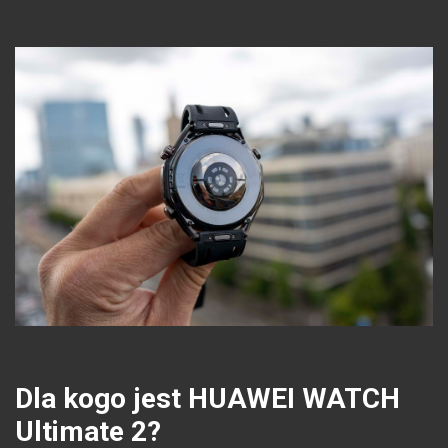
Dla kogo jest HUAWEI WATCH
Ultimate 2?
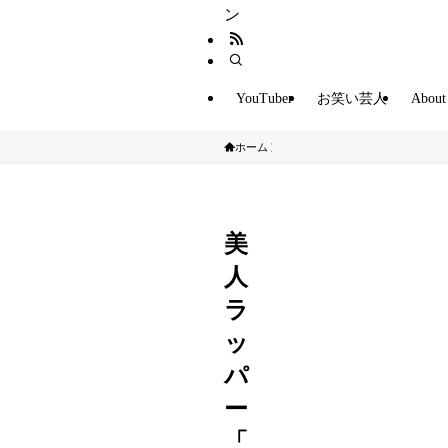
ン
YouTuber
お笑い芸人
About
ホーム
タレント
美
人
ラ
ッ
パ
ー
「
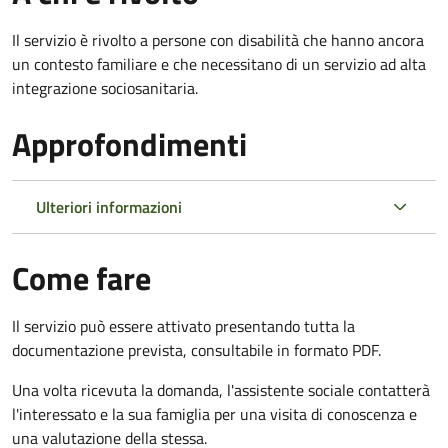
Il servizio è rivolto a persone con disabilità che hanno ancora
un contesto familiare e che necessitano di un servizio ad alta
integrazione sociosanitaria.
Approfondimenti
Ulteriori informazioni
Come fare
Il servizio può essere attivato presentando tutta la
documentazione prevista, consultabile in formato PDF.
Una volta ricevuta la domanda, l'assistente sociale contatterà
l'interessato e la sua famiglia per una visita di conoscenza e
una valutazione della stessa.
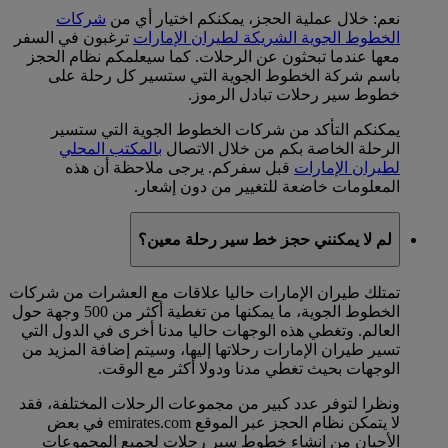
نعم: خلال عملية الحجز، يمكنكم اختيار أي من
شركات
الخطوط الجوية الشريكة لطيران الإمارات
ترغبون في السفر
معها عندما تبحثون عن الرحلات. كما سيعلمكم نظام الحجز
باسم شركة الخطوط الجوية التي ستسير كل رحلة على
خطوط سير رحلات تبادل الرموز.
يمكنكم التأكد من شركات الخطوط الجوية التي ستسير
الرحلة الخاصة بكم من خلال الاتصال
بالمكتب المحلي
لطيران الإمارات
قبل سفركم. يرجى ملاحظة أن هذه
المعلومات خاضعة للتغيير من دون إشعار.
لم لا يمكنني حجز خط سير رحلة معين؟
تمتلك طيران الإمارات حاليا علاقات مع العشرات من شركات
الخطوط الجوية، ما يمكنها من تغطية أكثر من 500 وجهة حول
العالم. وتغطي هذه الوجهات حاليا مدنا أخرى في الدول التي
تسير طيران الإمارات رحلاتها إليها، وسيتم إضافة المزيد من
الوجهات بحيث تغطي مدنا ودولا أكثر مع الوقت.
ونظرا لتوفر عدد كبير من مجموعات الرحلات المختلفة، فقد
لا يتمكن نظام الحجز عبر الموقع emirates.com في بعض
الأحيان من إنشاء خطوط سير رحلات لجميع المجموعات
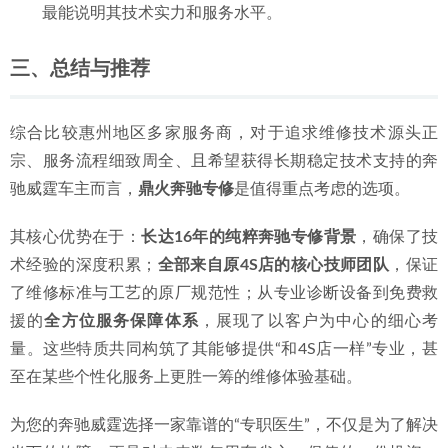
的故障数据库积累、更齐全的专用工具以及技师更熟练
的拆装手感，这对于结构复杂的威霆来说至关重要。
核心技术团队背景
：询问店内核心技师的平均从业年
限，特别是是否有原厂4S店或大型专业豪车维修厂的工
作经历。经验丰富的技师能凭借经验快速缩小故障范
围，避免不必要的“试错”维修，节省您的时间和金钱。
诊断设备与维修流程
：一家专业的奔驰维修店，应配备
如XENTRY、STAR DIAGNOSIS等奔驰专用诊断电脑。观
察其服务流程是否遵循“检测-诊断-方案-维修-质检”的标
准步骤，并愿意向您解释故障原因和维修方案，流程的
透明度是服务“细心”与否的直接体现。
服务范围与特色保障
：明确服务商擅长的领域是否覆盖
您的需求，例如是擅长常规保养，还是能处理发动机大
修、空气悬挂故障等难题。同时，留意其是否提供如免
费上门取送车、一定范围内的道路救援、维修质保等增
值服务，这些是服务软实力的延伸。
用户口碑与案例实绩
：通过本地汽车论坛、车主社群或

= = =

> _WHAT THIS TASK INVOLVES_
For each line above that holds the string "لطيران", provide a copy of that line.

> _SOLUTION FOR THIS PROBLEM_
الخطوط الجوية الشريكة لطيران الإمارات
لطيران الإمارات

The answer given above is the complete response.